▶ _About this exercise_: Your answer should be an exact copy of all the entries, free of pictures.

▶ _Bounding box prediction data_:
^^^^^^^^^^^^^^^^

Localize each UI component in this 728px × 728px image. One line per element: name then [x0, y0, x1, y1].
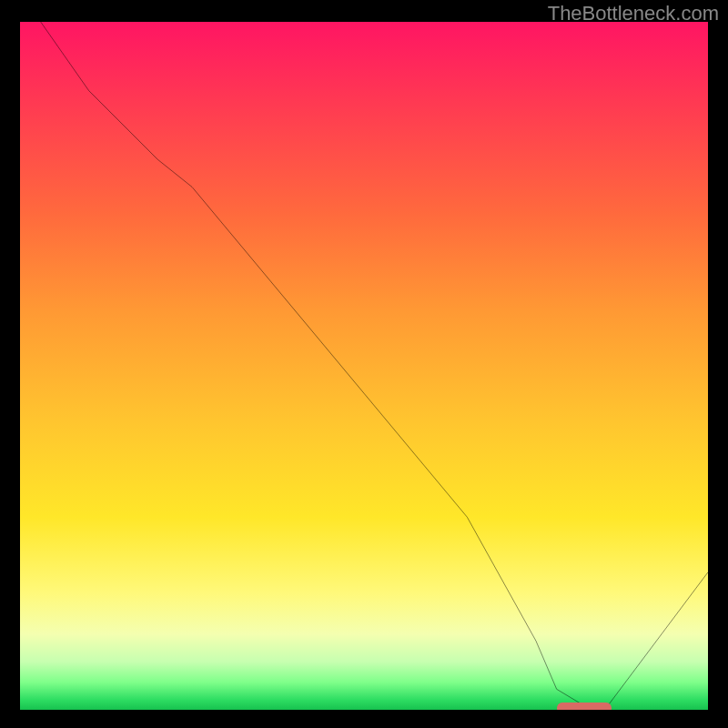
optimal-range-marker [557, 703, 612, 710]
watermark-text: TheBottleneck.com [548, 2, 719, 25]
chart-container: TheBottleneck.com [0, 0, 728, 728]
plot-area [20, 22, 708, 710]
bottleneck-curve [20, 22, 708, 710]
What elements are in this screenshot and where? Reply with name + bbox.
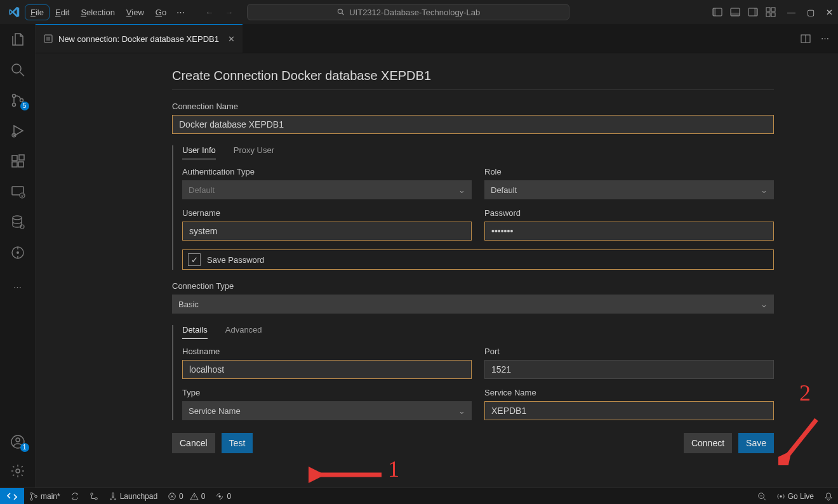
- save-password-row[interactable]: ✓ Save Password: [182, 249, 774, 270]
- test-button[interactable]: Test: [222, 433, 253, 453]
- window-controls: — ▢ ✕: [787, 8, 833, 17]
- nav-arrows: ← →: [205, 8, 233, 17]
- notifications-icon[interactable]: [819, 492, 838, 501]
- svg-point-48: [780, 495, 782, 498]
- service-name-label: Service Name: [484, 388, 774, 397]
- chevron-down-icon: ⌄: [761, 300, 768, 309]
- source-control-icon[interactable]: 5: [9, 91, 27, 109]
- editor-body: Create Connection Docker database XEPDB1…: [36, 53, 838, 487]
- search-text: UIT2312-Database-Technology-Lab: [349, 8, 480, 17]
- role-select[interactable]: Default ⌄: [484, 180, 774, 199]
- hostname-input[interactable]: [182, 360, 472, 379]
- menu-selection[interactable]: Selection: [76, 5, 119, 20]
- tab-bar: New connection: Docker database XEPDB1 ✕…: [36, 24, 838, 53]
- tab-advanced[interactable]: Advanced: [225, 325, 262, 339]
- settings-gear-icon[interactable]: [9, 462, 27, 480]
- tab-close-icon[interactable]: ✕: [228, 34, 235, 44]
- toggle-primary-sidebar-icon[interactable]: [712, 7, 722, 17]
- auth-type-select[interactable]: Default ⌄: [182, 180, 472, 199]
- toggle-panel-icon[interactable]: [730, 7, 740, 17]
- problems-status[interactable]: 0 0: [163, 492, 210, 501]
- editor-area: New connection: Docker database XEPDB1 ✕…: [36, 24, 838, 487]
- status-bar: main* Launchpad 0 0 0 Go Live: [0, 487, 838, 504]
- svg-point-40: [90, 493, 93, 495]
- menu-go[interactable]: Go: [150, 5, 171, 20]
- svg-rect-18: [12, 156, 17, 161]
- tab-new-connection[interactable]: New connection: Docker database XEPDB1 ✕: [36, 24, 243, 53]
- explorer-icon[interactable]: [9, 30, 27, 48]
- svg-point-24: [13, 216, 22, 220]
- database-icon[interactable]: [9, 213, 27, 231]
- sync-icon[interactable]: [65, 492, 84, 501]
- command-center[interactable]: UIT2312-Database-Technology-Lab: [247, 4, 569, 20]
- split-editor-icon[interactable]: [801, 34, 811, 44]
- svg-point-30: [16, 469, 20, 473]
- svg-line-13: [20, 72, 24, 76]
- maximize-icon[interactable]: ▢: [807, 8, 815, 17]
- ports-status[interactable]: 0: [210, 492, 236, 501]
- port-label: Port: [484, 347, 774, 356]
- minimize-icon[interactable]: —: [787, 8, 795, 17]
- svg-rect-19: [12, 162, 17, 167]
- tab-details[interactable]: Details: [182, 325, 208, 339]
- search-activity-icon[interactable]: [9, 61, 27, 79]
- username-input[interactable]: [182, 222, 472, 241]
- menu-overflow-icon[interactable]: ⋯: [174, 5, 187, 20]
- go-live-status[interactable]: Go Live: [771, 492, 819, 501]
- run-debug-icon[interactable]: [9, 122, 27, 140]
- chevron-down-icon: ⌄: [458, 406, 465, 416]
- menu-file[interactable]: File: [25, 5, 49, 20]
- connection-icon: [43, 34, 53, 44]
- save-button[interactable]: Save: [738, 433, 774, 453]
- tab-proxy-user[interactable]: Proxy User: [234, 145, 274, 159]
- save-password-checkbox[interactable]: ✓: [188, 253, 201, 266]
- svg-rect-5: [731, 13, 740, 16]
- menu-view[interactable]: View: [121, 5, 149, 20]
- close-icon[interactable]: ✕: [826, 8, 833, 17]
- connect-button[interactable]: Connect: [684, 433, 732, 453]
- svg-rect-3: [713, 8, 716, 16]
- chevron-down-icon: ⌄: [761, 185, 768, 195]
- remote-explorer-icon[interactable]: [9, 183, 27, 201]
- nav-back-icon[interactable]: ←: [205, 8, 213, 17]
- svg-point-14: [12, 95, 15, 98]
- svg-rect-11: [771, 13, 775, 17]
- svg-point-44: [219, 495, 222, 498]
- svg-point-12: [12, 64, 21, 73]
- connection-type-select[interactable]: Basic ⌄: [172, 295, 774, 314]
- extensions-icon[interactable]: [9, 152, 27, 170]
- launchpad-status[interactable]: Launchpad: [103, 492, 163, 501]
- auth-type-label: Authentication Type: [182, 167, 472, 176]
- role-label: Role: [484, 167, 774, 176]
- menu-edit[interactable]: Edit: [50, 5, 74, 20]
- customize-layout-icon[interactable]: [766, 7, 776, 17]
- password-input[interactable]: [484, 222, 774, 241]
- svg-line-1: [342, 13, 344, 15]
- username-label: Username: [182, 208, 472, 218]
- more-actions-icon[interactable]: ⋯: [821, 34, 829, 43]
- svg-rect-10: [766, 13, 770, 17]
- svg-rect-32: [46, 37, 50, 41]
- remote-indicator[interactable]: [0, 488, 24, 504]
- nav-forward-icon[interactable]: →: [225, 8, 233, 17]
- connection-name-input[interactable]: [172, 115, 774, 134]
- svg-rect-20: [18, 162, 23, 167]
- accounts-icon[interactable]: 1: [9, 433, 27, 451]
- footer-buttons: Cancel Test Connect Save: [172, 433, 774, 453]
- type-select[interactable]: Service Name ⌄: [182, 401, 472, 420]
- overflow-icon[interactable]: ⋯: [9, 278, 27, 296]
- svg-point-37: [30, 492, 33, 494]
- git-branch[interactable]: main*: [24, 492, 65, 501]
- tab-user-info[interactable]: User Info: [182, 145, 216, 159]
- cancel-button[interactable]: Cancel: [172, 433, 215, 453]
- zoom-status-icon[interactable]: [752, 492, 771, 501]
- page-title: Create Connection Docker database XEPDB1: [172, 69, 774, 83]
- gitlens-icon[interactable]: [9, 244, 27, 262]
- service-name-input[interactable]: [484, 401, 774, 420]
- gitlens-status-icon[interactable]: [84, 492, 103, 501]
- toggle-secondary-sidebar-icon[interactable]: [748, 7, 758, 17]
- port-input[interactable]: [484, 360, 774, 379]
- type-label: Type: [182, 388, 472, 397]
- svg-point-27: [17, 251, 19, 254]
- activity-bar: 5 ⋯ 1: [0, 24, 36, 487]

^^^^^^^^^^^^^^^^

▶ _Response below_:
Localize each UI component in this 728px × 728px image. One line per element: name then [x0, y0, x1, y1].
optimal-range-marker [557, 703, 612, 710]
watermark-text: TheBottleneck.com [548, 2, 719, 25]
chart-container: TheBottleneck.com [0, 0, 728, 728]
plot-area [20, 22, 708, 710]
bottleneck-curve [20, 22, 708, 710]
What elements are in this screenshot and where? Reply with name + bbox.
- save-password-row[interactable]: ✓ Save Password: [182, 249, 774, 270]
- test-button[interactable]: Test: [222, 433, 253, 453]
- window-controls: — ▢ ✕: [787, 8, 833, 17]
- nav-arrows: ← →: [205, 8, 233, 17]
- notifications-icon[interactable]: [819, 492, 838, 501]
- svg-point-48: [780, 495, 782, 498]
- service-name-label: Service Name: [484, 388, 774, 397]
- chevron-down-icon: ⌄: [761, 300, 768, 309]
- source-control-icon[interactable]: 5: [9, 91, 27, 109]
- editor-body: Create Connection Docker database XEPDB1…: [36, 53, 838, 487]
- search-text: UIT2312-Database-Technology-Lab: [349, 8, 480, 17]
- role-select[interactable]: Default ⌄: [484, 180, 774, 199]
- hostname-input[interactable]: [182, 360, 472, 379]
- menu-selection[interactable]: Selection: [76, 5, 119, 20]
- tab-bar: New connection: Docker database XEPDB1 ✕…: [36, 24, 838, 53]
- tab-advanced[interactable]: Advanced: [225, 325, 262, 339]
- settings-gear-icon[interactable]: [9, 462, 27, 480]
- tab-close-icon[interactable]: ✕: [228, 34, 235, 44]
- toggle-primary-sidebar-icon[interactable]: [712, 7, 722, 17]
- auth-type-select[interactable]: Default ⌄: [182, 180, 472, 199]
- toggle-panel-icon[interactable]: [730, 7, 740, 17]
- problems-status[interactable]: 0 0: [163, 492, 210, 501]
- editor-area: New connection: Docker database XEPDB1 ✕…: [36, 24, 838, 487]
- status-bar: main* Launchpad 0 0 0 Go Live: [0, 487, 838, 504]
- svg-point-40: [90, 493, 93, 495]
- menu-go[interactable]: Go: [150, 5, 171, 20]
- svg-rect-18: [12, 156, 17, 161]
- tab-new-connection[interactable]: New connection: Docker database XEPDB1 ✕: [36, 24, 243, 53]
- explorer-icon[interactable]: [9, 30, 27, 48]
- svg-point-24: [13, 216, 22, 220]
- database-icon[interactable]: [9, 213, 27, 231]
- sync-icon[interactable]: [65, 492, 84, 501]
- command-center[interactable]: UIT2312-Database-Technology-Lab: [247, 4, 569, 20]
- split-editor-icon[interactable]: [801, 34, 811, 44]
- svg-point-30: [16, 469, 20, 473]
- svg-line-13: [20, 72, 24, 76]
- maximize-icon[interactable]: ▢: [807, 8, 815, 17]
- ports-status[interactable]: 0: [210, 492, 236, 501]
- port-label: Port: [484, 347, 774, 356]
- minimize-icon[interactable]: —: [787, 8, 795, 17]
- svg-rect-19: [12, 162, 17, 167]
- tab-details[interactable]: Details: [182, 325, 208, 339]
- search-activity-icon[interactable]: [9, 61, 27, 79]
- username-input[interactable]: [182, 222, 472, 241]
- menu-overflow-icon[interactable]: ⋯: [174, 5, 187, 20]
- go-live-status[interactable]: Go Live: [771, 492, 819, 501]
- run-debug-icon[interactable]: [9, 122, 27, 140]
- chevron-down-icon: ⌄: [458, 406, 465, 416]
- menu-file[interactable]: File: [25, 5, 49, 20]
- connection-icon: [43, 34, 53, 44]
- save-button[interactable]: Save: [738, 433, 774, 453]
- tab-proxy-user[interactable]: Proxy User: [234, 145, 274, 159]
- save-password-checkbox[interactable]: ✓: [188, 253, 201, 266]
- svg-rect-5: [731, 13, 740, 16]
- menu-view[interactable]: View: [121, 5, 149, 20]
- close-icon[interactable]: ✕: [826, 8, 833, 17]
- connect-button[interactable]: Connect: [684, 433, 732, 453]
- svg-rect-3: [713, 8, 716, 16]
- chevron-down-icon: ⌄: [761, 185, 768, 195]
- remote-explorer-icon[interactable]: [9, 183, 27, 201]
- nav-back-icon[interactable]: ←: [205, 8, 213, 17]
- svg-point-14: [12, 95, 15, 98]
- svg-rect-11: [771, 13, 775, 17]
- svg-point-44: [219, 495, 222, 498]
- svg-point-12: [12, 64, 21, 73]
- connection-type-select[interactable]: Basic ⌄: [172, 295, 774, 314]
- extensions-icon[interactable]: [9, 152, 27, 170]
- launchpad-status[interactable]: Launchpad: [103, 492, 163, 501]
- auth-type-label: Authentication Type: [182, 167, 472, 176]
- role-label: Role: [484, 167, 774, 176]
- menu-edit[interactable]: Edit: [50, 5, 74, 20]
- customize-layout-icon[interactable]: [766, 7, 776, 17]
- password-input[interactable]: [484, 222, 774, 241]
- svg-line-1: [342, 13, 344, 15]
- username-label: Username: [182, 208, 472, 218]
- more-actions-icon[interactable]: ⋯: [821, 34, 829, 43]
- svg-rect-10: [766, 13, 770, 17]
- svg-rect-32: [46, 37, 50, 41]
- remote-indicator[interactable]: [0, 488, 24, 504]
- nav-forward-icon[interactable]: →: [225, 8, 233, 17]
- connection-name-input[interactable]: [172, 115, 774, 134]
- svg-rect-20: [18, 162, 23, 167]
- accounts-icon[interactable]: 1: [9, 433, 27, 451]
- footer-buttons: Cancel Test Connect Save: [172, 433, 774, 453]
- type-select[interactable]: Service Name ⌄: [182, 401, 472, 420]
- overflow-icon[interactable]: ⋯: [9, 278, 27, 296]
- svg-point-37: [30, 492, 33, 494]
- git-branch[interactable]: main*: [24, 492, 65, 501]
- tab-user-info[interactable]: User Info: [182, 145, 216, 159]
- cancel-button[interactable]: Cancel: [172, 433, 215, 453]
- zoom-status-icon[interactable]: [752, 492, 771, 501]
- page-title: Create Connection Docker database XEPDB1: [172, 69, 774, 83]
- gitlens-icon[interactable]: [9, 244, 27, 262]
- service-name-input[interactable]: [484, 401, 774, 420]
- gitlens-status-icon[interactable]: [84, 492, 103, 501]
- toggle-secondary-sidebar-icon[interactable]: [748, 7, 758, 17]
- port-input[interactable]: [484, 360, 774, 379]
- type-label: Type: [182, 388, 472, 397]
- svg-point-27: [17, 251, 19, 254]
- activity-bar: 5 ⋯ 1: [0, 24, 36, 487]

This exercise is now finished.